Hacker News

4 hours ago by georgewfraser

This is a needlessly complex solution. You will get better performance, with simpler maintenance, by replicating everything into an appropriate analytical database (Snowflake and BugQuery are both good choices). Setting up multiple Postgres database and linking them together with foreign data wrappers is interesting to blog about, but it’s an extremely roundabout way to solve this problem.

3 hours ago by chatmasta

It seems difficult to make the argument that replicating data to a warehouse is "simpler" than leaving the data in its original place (which could actually be a warehouse) and querying it through an FDW. In your scenario you need to maintain and monitor an ETL pipeline, pay storage costs for the warehouse, and likely pay bandwidth costs for moving your data into it. In the blog post scenario, the only cost is a Postgres instance and bandwidth for the data your queries return.

There are many cases where replication to a warehouse makes sense, but there are also plenty where it doesn't. Our philosophy at Splitgraph, where we're building something just like this blog post, is that querying should be cheap and easy in the experimentation phase. Analysts shouldn't need to ask engineers to setup a data pipeline just so they can query some data they might not even want. So why not start with a "data lake" (or "data mesh")? You can query any data connected to the mesh without any setup or waiting time.
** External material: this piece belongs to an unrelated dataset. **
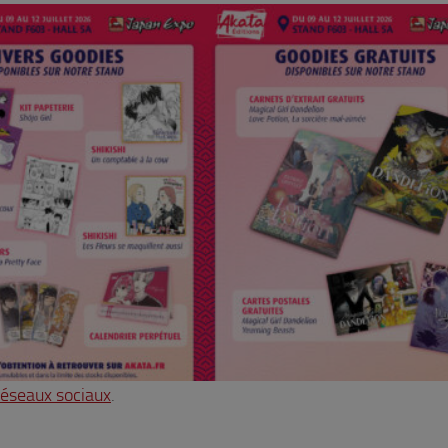
réseaux sociaux
.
If you eventually decide that you don't want the tradeoffs of federation, then you can selectively warehouse only the data you need to optimize certain queries.

(I might go even further and suggest that the data industry has the idea of the "modern data stack" completely wrong. Replicating data to a warehouse is the ultimate act of centralization. Every other aspect of software is trending toward decentralization; it's the only real way to deal with increasing complexity and sprawl. It's only a matter of time before this paradigm shift hits the data stack too.)

3 hours ago by nunie123

I agree with much of what you said.

However, I'm disinclined to believe there will be a trend away from a centralized data warehouse (or data lake).

There is inherent value in having a single source of truth for analytics. With modern cloud tools abstracting away the complexity distributed analytical databases, data warehousing is getting easier and more powerful.

It's true that there is added complexity in centralizing the data. But as the author of this article suggested, you're in a bad spot if your marketing team and your sales team can't agree on last month's revenue. I'm not sure how you'd solve that problem in an architecture where the data isn't getting centralized.

2 hours ago by michael_j_ward

> There is inherent value in having a single source of truth for analytics.

> I'm not sure how you'd solve that problem in an architecture where the data isn't getting centralized.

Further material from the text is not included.